▸ WHAT TO WORK ON
Below are entries. Copy exactly the lines running from the line that holds "unos segundos. Es muy recome" to the line that holds "peques. Una alegría", with both ends included.

DATASET START

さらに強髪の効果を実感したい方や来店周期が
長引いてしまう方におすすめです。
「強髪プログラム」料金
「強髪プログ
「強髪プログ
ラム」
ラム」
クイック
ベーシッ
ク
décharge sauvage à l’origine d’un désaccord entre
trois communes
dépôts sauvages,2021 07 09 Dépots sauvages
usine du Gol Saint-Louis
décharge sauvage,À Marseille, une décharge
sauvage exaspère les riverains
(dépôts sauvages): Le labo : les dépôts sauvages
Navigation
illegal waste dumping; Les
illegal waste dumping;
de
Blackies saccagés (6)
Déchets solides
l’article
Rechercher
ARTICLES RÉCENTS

DATASET END
DATASET START

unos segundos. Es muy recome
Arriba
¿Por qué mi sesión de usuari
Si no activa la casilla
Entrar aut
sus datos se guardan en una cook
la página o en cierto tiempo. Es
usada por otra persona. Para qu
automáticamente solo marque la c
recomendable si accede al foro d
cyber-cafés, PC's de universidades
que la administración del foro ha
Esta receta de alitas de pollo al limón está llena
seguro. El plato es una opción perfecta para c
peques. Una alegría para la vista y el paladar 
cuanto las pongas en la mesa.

DATASET END

▸ SOLUTION TO THE PROBLEM
unos segundos. Es muy recome
Arriba
¿Por qué mi sesión de usuari
Si no activa la casilla
Entrar aut
sus datos se guardan en una cook
la página o en cierto tiempo. Es
usada por otra persona. Para qu
automáticamente solo marque la c
recomendable si accede al foro d
cyber-cafés, PC's de universidades
que la administración del foro ha
Esta receta de alitas de pollo al limón está llena
seguro. El plato es una opción perfecta para c
peques. Una alegría para la vista y el paladar 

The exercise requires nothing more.